#### Records excerpted from a collection
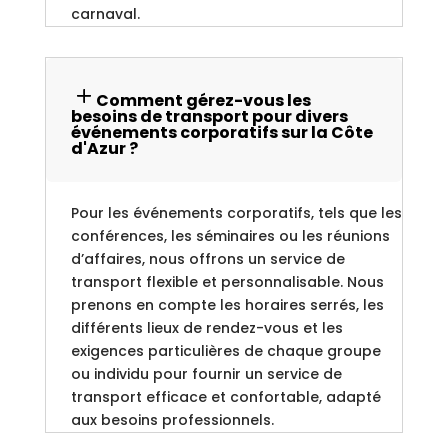
carnaval.
Comment gérez-vous les
besoins de transport pour divers
événements corporatifs sur la Côte
d'Azur ?
Pour les événements corporatifs, tels que les
conférences, les séminaires ou les réunions
d’affaires, nous offrons un service de
transport flexible et personnalisable. Nous
prenons en compte les horaires serrés, les
différents lieux de rendez-vous et les
exigences particulières de chaque groupe
ou individu pour fournir un service de
transport efficace et confortable, adapté
aux besoins professionnels.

#### Exercise description
Search the data above for the word "transport", then gather each line in which it appears.

#### Exercise answer
besoins de transport pour divers
transport flexible et personnalisable. Nous
transport efficace et confortable, adapté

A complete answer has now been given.